StackUnderflowException.java


/**
*
* @author Copypasteearth
* StackUnderflowException to be thrown when the
* stack tries to perform a getter method on an empty stack
*/
public class StackUnderflowException extends RuntimeException {

public StackUnderflowException() {
super();
// TODO Auto-generated constructor stub
}

public StackUnderflowException(String arg0) {
super(arg0);
// TODO Auto-generated constructor stub
}

public StackUnderflowException(Throwable arg0) {
super(arg0);
// TODO Auto-generated constructor stub
}

public StackUnderflowException(String arg0, Throwable arg1) {
super(arg0, arg1);
// TODO Auto-generated constructor stub
}

public StackUnderflowException(String arg0, Throwable arg1, boolean arg2,
boolean arg3) {
super(arg0, arg1, arg2, arg3);
// TODO Auto-generated constructor stub
}

}

And finally here is the implementation of the Stack interface, in a class called UnboundedStackImplementation.
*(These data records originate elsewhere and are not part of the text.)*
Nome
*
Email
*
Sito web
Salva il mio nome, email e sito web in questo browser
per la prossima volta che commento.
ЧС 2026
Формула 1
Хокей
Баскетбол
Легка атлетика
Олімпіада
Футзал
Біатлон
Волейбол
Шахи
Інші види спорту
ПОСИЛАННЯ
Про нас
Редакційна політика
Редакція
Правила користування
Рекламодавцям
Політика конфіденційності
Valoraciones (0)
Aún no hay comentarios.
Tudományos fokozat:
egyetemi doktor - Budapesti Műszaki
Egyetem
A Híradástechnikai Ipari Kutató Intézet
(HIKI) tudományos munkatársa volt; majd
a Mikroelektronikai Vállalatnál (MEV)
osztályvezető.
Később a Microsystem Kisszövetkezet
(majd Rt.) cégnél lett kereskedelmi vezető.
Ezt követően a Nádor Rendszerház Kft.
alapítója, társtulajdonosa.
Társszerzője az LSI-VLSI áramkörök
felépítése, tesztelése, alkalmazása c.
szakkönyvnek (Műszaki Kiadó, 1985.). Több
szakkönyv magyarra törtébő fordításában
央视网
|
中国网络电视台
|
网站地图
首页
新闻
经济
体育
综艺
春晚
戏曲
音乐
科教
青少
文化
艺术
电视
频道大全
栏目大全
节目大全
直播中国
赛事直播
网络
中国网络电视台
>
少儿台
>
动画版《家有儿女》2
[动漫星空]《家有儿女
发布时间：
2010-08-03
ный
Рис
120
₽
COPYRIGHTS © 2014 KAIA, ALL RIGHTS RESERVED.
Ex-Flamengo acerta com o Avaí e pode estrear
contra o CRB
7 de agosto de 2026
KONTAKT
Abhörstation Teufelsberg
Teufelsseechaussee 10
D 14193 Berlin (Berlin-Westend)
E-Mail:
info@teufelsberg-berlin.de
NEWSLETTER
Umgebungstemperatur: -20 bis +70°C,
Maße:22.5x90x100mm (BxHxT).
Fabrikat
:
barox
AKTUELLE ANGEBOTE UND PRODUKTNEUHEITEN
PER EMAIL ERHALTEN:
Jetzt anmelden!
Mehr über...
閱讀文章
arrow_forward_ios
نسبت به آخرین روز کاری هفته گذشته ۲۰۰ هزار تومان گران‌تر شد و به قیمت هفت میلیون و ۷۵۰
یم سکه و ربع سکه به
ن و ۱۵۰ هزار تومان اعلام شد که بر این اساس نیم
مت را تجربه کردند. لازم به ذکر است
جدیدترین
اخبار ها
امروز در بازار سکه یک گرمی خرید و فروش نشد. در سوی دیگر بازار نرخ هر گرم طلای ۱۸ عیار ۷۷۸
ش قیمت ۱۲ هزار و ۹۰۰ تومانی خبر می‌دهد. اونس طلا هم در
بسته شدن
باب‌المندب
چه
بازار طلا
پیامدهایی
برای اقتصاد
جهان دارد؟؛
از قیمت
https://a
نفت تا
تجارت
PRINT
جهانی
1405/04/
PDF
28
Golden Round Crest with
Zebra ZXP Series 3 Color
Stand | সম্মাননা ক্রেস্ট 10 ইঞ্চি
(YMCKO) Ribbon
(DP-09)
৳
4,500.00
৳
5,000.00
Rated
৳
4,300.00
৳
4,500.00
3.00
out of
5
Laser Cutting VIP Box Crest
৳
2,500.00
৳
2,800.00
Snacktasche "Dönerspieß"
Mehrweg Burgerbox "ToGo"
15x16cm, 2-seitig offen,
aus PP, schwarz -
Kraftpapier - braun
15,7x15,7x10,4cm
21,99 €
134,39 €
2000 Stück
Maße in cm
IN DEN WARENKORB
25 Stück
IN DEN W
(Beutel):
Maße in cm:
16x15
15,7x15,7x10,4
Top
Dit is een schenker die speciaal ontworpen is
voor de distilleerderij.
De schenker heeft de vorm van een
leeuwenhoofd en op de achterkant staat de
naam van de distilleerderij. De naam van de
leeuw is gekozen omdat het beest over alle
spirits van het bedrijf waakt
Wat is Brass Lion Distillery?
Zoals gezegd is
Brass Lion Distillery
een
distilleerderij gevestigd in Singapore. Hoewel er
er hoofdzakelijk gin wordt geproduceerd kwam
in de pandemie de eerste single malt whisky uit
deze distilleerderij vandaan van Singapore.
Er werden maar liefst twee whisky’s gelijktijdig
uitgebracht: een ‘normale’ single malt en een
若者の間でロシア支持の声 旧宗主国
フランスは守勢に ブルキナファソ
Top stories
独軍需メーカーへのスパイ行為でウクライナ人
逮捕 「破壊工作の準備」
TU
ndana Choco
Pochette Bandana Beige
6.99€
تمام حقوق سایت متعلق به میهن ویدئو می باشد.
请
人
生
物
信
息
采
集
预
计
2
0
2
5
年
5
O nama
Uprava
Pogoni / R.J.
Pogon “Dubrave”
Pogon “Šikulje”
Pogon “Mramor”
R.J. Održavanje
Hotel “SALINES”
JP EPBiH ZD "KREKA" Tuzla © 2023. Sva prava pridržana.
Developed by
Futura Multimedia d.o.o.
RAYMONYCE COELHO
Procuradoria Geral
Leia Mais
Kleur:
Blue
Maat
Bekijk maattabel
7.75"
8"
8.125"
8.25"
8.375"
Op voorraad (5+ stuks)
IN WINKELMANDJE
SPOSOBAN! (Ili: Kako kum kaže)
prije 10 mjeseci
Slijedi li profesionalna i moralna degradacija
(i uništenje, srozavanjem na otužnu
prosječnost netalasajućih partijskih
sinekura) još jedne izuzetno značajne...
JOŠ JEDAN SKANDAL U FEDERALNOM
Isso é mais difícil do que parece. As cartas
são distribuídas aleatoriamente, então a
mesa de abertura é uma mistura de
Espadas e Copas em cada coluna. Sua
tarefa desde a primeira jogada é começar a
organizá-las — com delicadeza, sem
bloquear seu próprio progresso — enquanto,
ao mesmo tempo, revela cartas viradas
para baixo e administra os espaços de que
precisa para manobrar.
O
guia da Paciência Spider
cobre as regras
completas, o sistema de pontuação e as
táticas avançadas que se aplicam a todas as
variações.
UnboundedStackImplementation.java


/**
* @author Copypasteearth
*
* UnboundedStackImplementation is the version of a Stack
* created with the Stack interface dynamically creating
* instances of Node class to keep references to elements
* in the stack
*/
public class UnboundedStackImplementation<T> implements Stack<T> {

/** the count of how many elements are in the stack */
private int count;
/** the reference to the element on the top of the stack */
private Node<T> top;

/**
* constructor sets values of top and count and returns an
* instance of UnboundedStackImplementation
*/
public UnboundedStackImplementation()
{
this.count = 0;
this.top = null;
}

/*
* push element onto the top of the stack
* @element
* the item to be pushed onto the top of the stack
*
*/
@Override
public void push(T element) {

//create new node with element as data and top as next
Node<T> currentNode = new Node<T>(element,top);
//set top to the new node
top = currentNode;
//increment count
count++;


}

/**
* removes the top element from the stack and returns it
* @throws
* throws stackunderflowexception if the stack is empty
* @return
* returns T element
*/
@Override
public T pop() {
//get T with top method, may throw StackUnderflowException
T result = top();
//set top data to null
top.data = null;
//set top to the top next node
top = top.next;
//decrement count
count--;
return result;

}

/**
* lets you see the current top element of the stack without removing it
* @throws
* throws stackunderflowexception if the stack is empty
* @return
* returns T element (the top of the stack)
*/
@Override
public T top() {

//prepare result T to be returned by top
T result = null;
// if stack is not empty
if(!isEmpty()){
//set result to top variable data
result = top.data;
}else{
// if stack is empty there is no data to be returned
throw new StackUnderflowException("StackUnderflowException -- The Stack is empty!!!");
}

return result;
}

/**
* checks to see if the stack is empty
* @return
* returns true if the stack is empty, false otherwise
*/
@Override
public boolean isEmpty() {
if(top == null)
return true;
else
return false;
}

/**
* gets the size of the stack
* @return
* returns an integer representing how many items are on the stack
*/
@Override
public int getSize() {

return count;
}

}

And that’s it, I hope you appreciate this little demonstration about the data structure that is very commonly used in practice.  There are a ton of different data structures to choose from and some are better in certain situations than others.

Author: John Rowan

I am a Computer Science major at West Chester University and I love everything to do with computers. My specialty is Android programming but I actually love to code in any language specifically learning new things.